Correct. And the WebSocket specification no limits on message size. A
single frame may be up to 2^63-1 and a message may consist of an
unlimited number of frames. Do you really think it is sensible for any
implementation to allow that much data to be buffered by default?

> So tomcat should handle the concatting for me, why do i need to do that my
> self?

You don't.

If you want the container to provide the received message in a single
call then all you need to do is tell the container what the maximum
message size you wish it to support is. The Java WebSocket 1.0 (JSR356)
API provides a mechanism for doing this via
Session.setMaxTextMessageBufferSize() and
Session.setMaxBinaryMessageBufferSize()

Tomcat provides a container specific way of setting the default limits
but you can use the JSP356 API to set the limits you want in a container
neutral manner that will be portable across implementations.

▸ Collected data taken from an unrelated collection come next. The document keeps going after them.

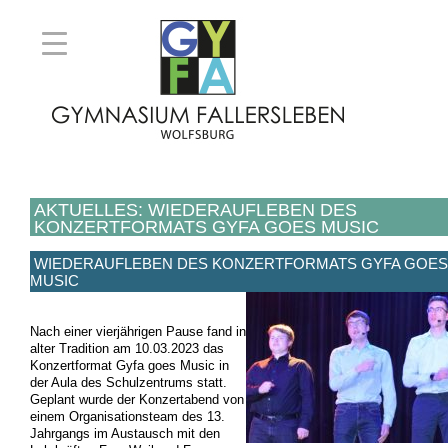
AKTUELLES: WIEDERAUFLEBEN DES
KONZERTFORMATS GYFA GOES MUSIC
WIEDERAUFLEBEN DES KONZERTFORMATS GYFA GOES
MUSIC
Nach einer vierjährigen Pause
fand
in
alter Tradition
am 10.03.2023 das
Konzert
format
Gyfa
goes Music
in
der Aula des
Schulzentrums
statt.
Geplant wurde d
er
Konzert
abend
von
einem
Organisations
team des 13.
Jahrgangs
im Austausch mit
den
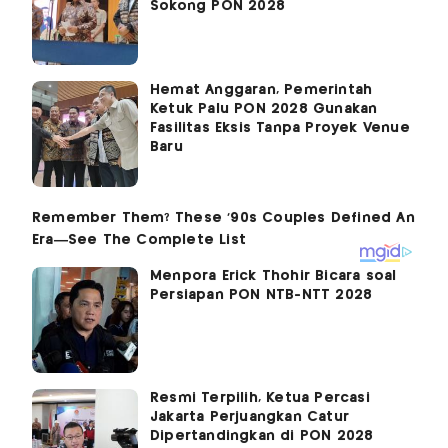
Sokong PON 2028
Hemat Anggaran, Pemerintah
Ketuk Palu PON 2028 Gunakan
Fasilitas Eksis Tanpa Proyek Venue
Baru
Menpora Erick Thohir Bicara soal
Persiapan PON NTB-NTT 2028
Resmi Terpilih, Ketua Percasi
Jakarta Perjuangkan Catur
Dipertandingkan di PON 2028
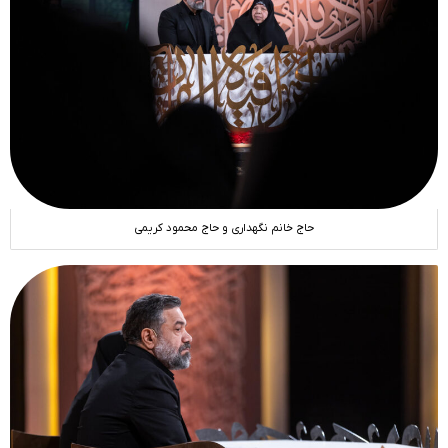
حاج خانم نگهداری و حاج محمود کریمی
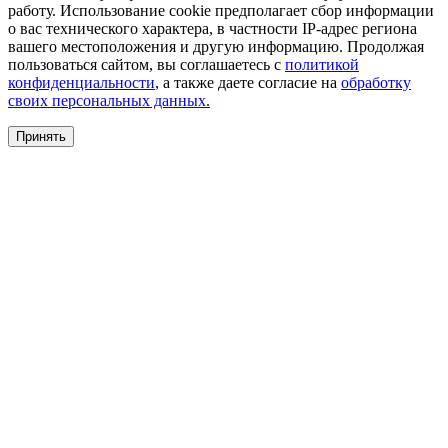
работу. Использование cookie предполагает сбор информации
о вас технического характера, в частности IP-адрес региона
вашего местоположения и другую информацию. Продолжая
пользоваться сайтом, вы соглашаетесь с
политикой
конфиденциальности
, а также даете согласие на
обработку
своих персональных данных.
Принять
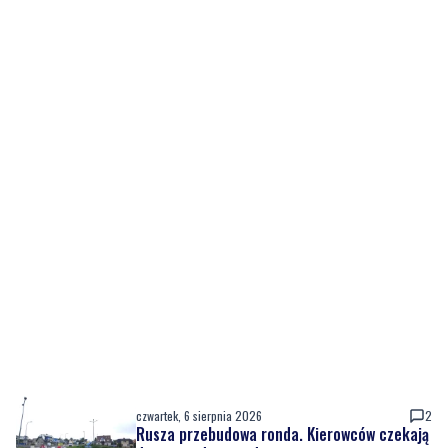
czwartek, 6 sierpnia 2026
2
Rusza przebudowa ronda. Kierowców czekają
duże utrudnienia do wiosny
czwartek, 6 sierpnia 2026
3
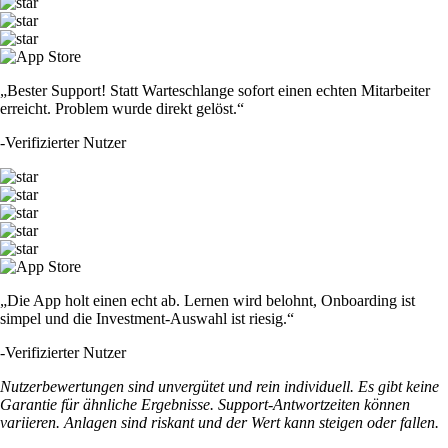
„Bester Support! Statt Warteschlange sofort einen echten Mitarbeiter
erreicht. Problem wurde direkt gelöst.“
-
Verifizierter Nutzer
„Die App holt einen echt ab. Lernen wird belohnt, Onboarding ist
simpel und die Investment-Auswahl ist riesig.“
-
Verifizierter Nutzer
Nutzerbewertungen sind unvergütet und rein individuell. Es gibt keine
Garantie für ähnliche Ergebnisse. Support-Antwortzeiten können
variieren. Anlagen sind riskant und der Wert kann steigen oder fallen.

> Only if i specify that i want to have partial messages (the boolean arg)
> then i get the frames or better said the buffer sizes of tomcat.

There is explicitly no relationship between a WebSocket frame and a
partial WebSocket message delivered via
MessageHandler.Partial.onMessage(String, boolean). Containers are free
to call that method with any length String they like as long as it is >0
and less than the maximum message size.